◆ YOUR ASSIGNMENT
The response should hold every record from the listing that follows, verbatim, and no pictures.
· · ·
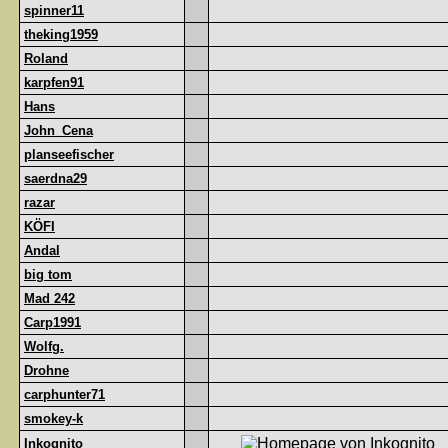
spinner11
theking1959
Roland
karpfen91
Hans
John_Cena
planseefischer
saerdna29
razar
KÖFI
Andal
big tom
Mad 242
Carp1991
Wolfg.
Drohne
carphunter71
smokey-k
Inkognito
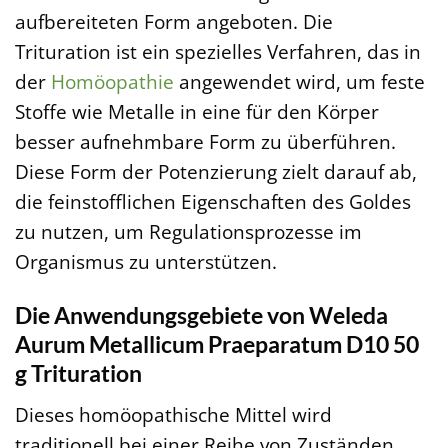
aufbereiteten Form angeboten. Die
Trituration ist ein spezielles Verfahren, das in
der
Homöopathie
angewendet wird, um feste
Stoffe wie Metalle in eine für den Körper
besser aufnehmbare Form zu überführen.
Diese Form der Potenzierung zielt darauf ab,
die feinstofflichen Eigenschaften des Goldes
zu nutzen, um Regulationsprozesse im
Organismus zu unterstützen.
Die Anwendungsgebiete von Weleda
Aurum Metallicum Praeparatum D10 50
g Trituration
Dieses homöopathische Mittel wird
traditionell bei einer Reihe von Zuständen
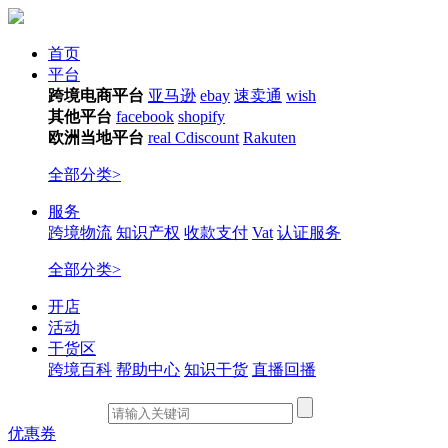
首页
平台
跨境电商平台
亚马逊
ebay
速卖通
wish
其他平台
facebook
shopify
欧洲当地平台
real
Cdiscount
Rakuten
全部分类>
服务
跨境物流
知识产权
收款支付
Vat
认证服务
全部分类>
开店
活动
干货区
跨境百科
帮助中心
知识干货
直播回播
优惠券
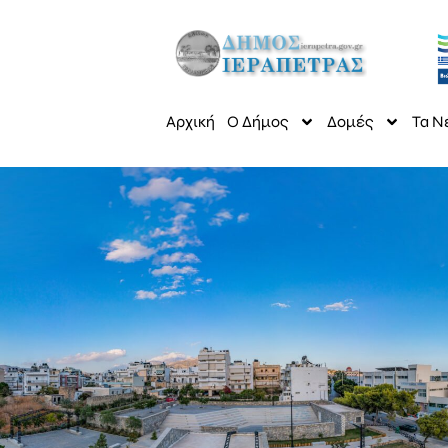
Αρχική
Ο Δήμος
Δομές
Τα Ν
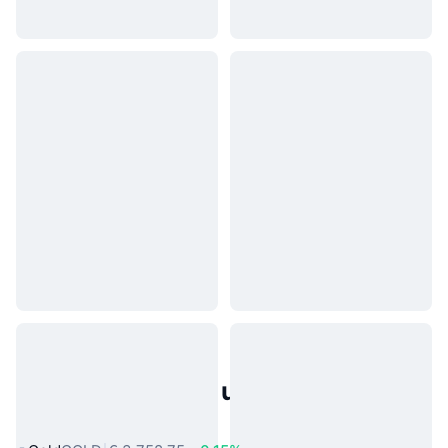
Populaire activa uit de echte
wereld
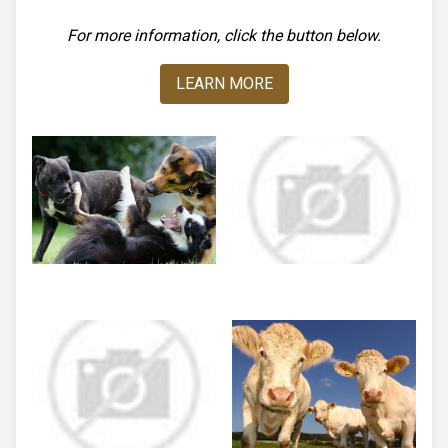
For more information, click the button below.
LEARN MORE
· · ·
◆ OUTPUT FOR THIS TASK
spinner11
theking1959
Roland
karpfen91
Hans
John_Cena
planseefischer
saerdna29
razar
KÖFI
Andal
big tom
Mad 242
Carp1991
Wolfg.
Drohne
carphunter71
smokey-k
Inkognito
aufbereiteten Form angeboten. Die
Trituration ist ein spezielles Verfahren, das in
der
Homöopathie
angewendet wird, um feste
Stoffe wie Metalle in eine für den Körper
besser aufnehmbare Form zu überführen.
Diese Form der Potenzierung zielt darauf ab,
die feinstofflichen Eigenschaften des Goldes
zu nutzen, um Regulationsprozesse im
Organismus zu unterstützen.
Die Anwendungsgebiete von Weleda
Aurum Metallicum Praeparatum D10 50
g Trituration
Dieses homöopathische Mittel wird
traditionell bei einer Reihe von Zuständen
首页
平台
跨境电商平台
亚马逊
ebay
速卖通
wish
其他平台
facebook
shopify
欧洲当地平台
real
Cdiscount
Rakuten
全部分类>
服务
跨境物流
知识产权
收款支付
Vat
认证服务
全部分类>
开店
活动
干货区
跨境百科
帮助中心
知识干货
直播回播
优惠券
Αρχική
Ο Δήμος
Δομές
Τα Ν
Populaire activa uit de echte
wereld
For more information, click the button below.
LEARN MORE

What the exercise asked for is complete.